MANOKWARI – Aktivis kemanusiaan Papua Barat, Jemmy Korwa, melontarkan kritik keras terhadap praktik sistematis pembungkaman aktivis kemanusiaan dan pengacara di Tanah Papua yang dinilainya dilakukan oleh oknum-oknum berkepentingan politik di daerah.
Jemmy menilai, ruang demokrasi di Papua semakin menyempit akibat ulah pihak-pihak yang menghalalkan segala cara demi melindungi kekuasaan dan kepentingan politik, termasuk melalui intimidasi, kriminalisasi, dan serangan opini terhadap aktivis yang konsisten menyuarakan kepentingan rakyat kecil.
“Ini bukan lagi soal perbedaan pendapat. Ini adalah upaya pembungkaman yang disengaja terhadap aktivis kemanusiaan dan pengacara yang membela rakyat kecil. Demokrasi dirusak dari dalam oleh oknum yang seharusnya menjadi pemangku kepentingan publik,” tegas Jemmy Korwa, Selasa (10/2/2026).
Ia menyebutkan, banyak aktivis dan pengacara di Papua bekerja murni untuk memperjuangkan hak-hak dasar masyarakat, agar persoalan ketidakadilan mendapat perhatian pemerintah pusat maupun pemerintah daerah.

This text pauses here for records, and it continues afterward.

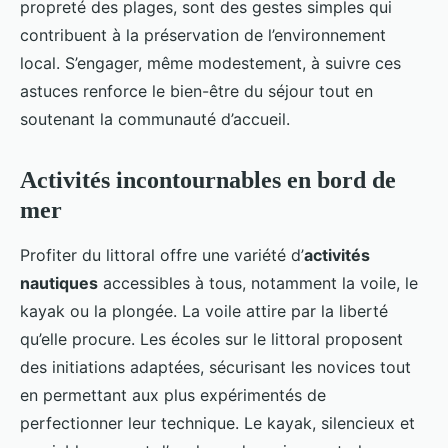
propreté des plages, sont des gestes simples qui
contribuent à la préservation de l’environnement
local. S’engager, même modestement, à suivre ces
astuces renforce le bien-être du séjour tout en
soutenant la communauté d’accueil.
Activités incontournables en bord de
mer
Profiter du littoral offre une variété d’
activités
nautiques
accessibles à tous, notamment la voile, le
kayak ou la plongée. La voile attire par la liberté
qu’elle procure. Les écoles sur le littoral proposent
des initiations adaptées, sécurisant les novices tout
en permettant aux plus expérimentés de
perfectionner leur technique. Le kayak, silencieux et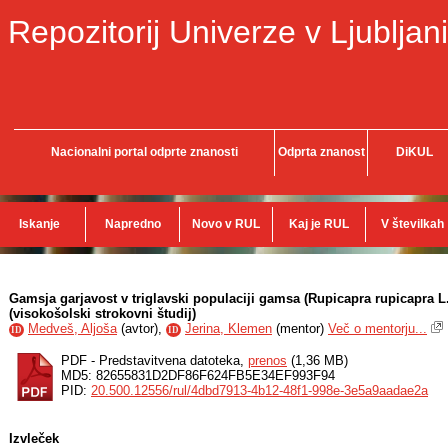
Repozitorij Univerze v Ljubljani
Nacionalni portal odprte znanosti
Odprta znanost
DiKUL
Iskanje
Napredno
Novo v RUL
Kaj je RUL
V številkah
Gamsja garjavost v triglavski populaciji gamsa (Rupicapra rupicapra L
(visokošolski strokovni študij)
Medveš, Aljoša
(
avtor
),
Jerina, Klemen
(
mentor
)
Več o mentorju...
ID
ID
PDF - Predstavitvena datoteka,
prenos
(1,36 MB)
MD5: 82655831D2DF86F624FB5E34EF993F94
PID:
20.500.12556/rul/4dbd7913-4b12-48f1-998e-3e5a9aadae2a
Izvleček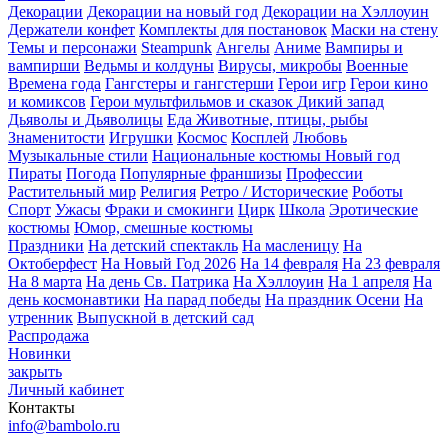
Декорации
Декорации на новый год
Декорации на Хэллоуин
Держатели конфет
Комплекты для постановок
Маски на стену
Темы и персонажи
Steampunk
Ангелы
Аниме
Вампиры и
вампирши
Ведьмы и колдуны
Вирусы, микробы
Военные
Времена года
Гангстеры и гангстерши
Герои игр
Герои кино
и комиксов
Герои мультфильмов и сказок
Дикий запад
Дьяволы и Дьяволицы
Еда
Животные, птицы, рыбы
Знаменитости
Игрушки
Космос
Косплей
Любовь
Музыкальные стили
Национальные костюмы
Новый год
Пираты
Погода
Популярные франшизы
Профессии
Растительный мир
Религия
Ретро / Исторические
Роботы
Спорт
Ужасы
Фраки и смокинги
Цирк
Школа
Эротические
костюмы
Юмор, смешные костюмы
Праздники
На детский спектакль
На масленицу
На
Октоберфест
На Новый Год 2026
На 14 февраля
На 23 февраля
На 8 марта
На день Св. Патрика
На Хэллоуин
На 1 апреля
На
день космонавтики
На парад победы
На праздник Осени
На
утренник
Выпускной в детский сад
Распродажа
Новинки
закрыть
Личный кабинет
Контакты
info@bambolo.ru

Namun ironisnya, mereka justru kerap menjadi target tekanan, stigma, hingga perlakuan tidak manusiawi yang mencederai prinsip negara hukum.
“Ketika aktivis bicara soal ketidakadilan, yang datang bukan dialog atau solusi, melainkan upaya membungkam. Ini bertentangan langsung dengan semangat demokrasi dan kebebasan berpendapat yang dijamin konstitusi,” ujar pria yang biasa disapa Jimkor ini.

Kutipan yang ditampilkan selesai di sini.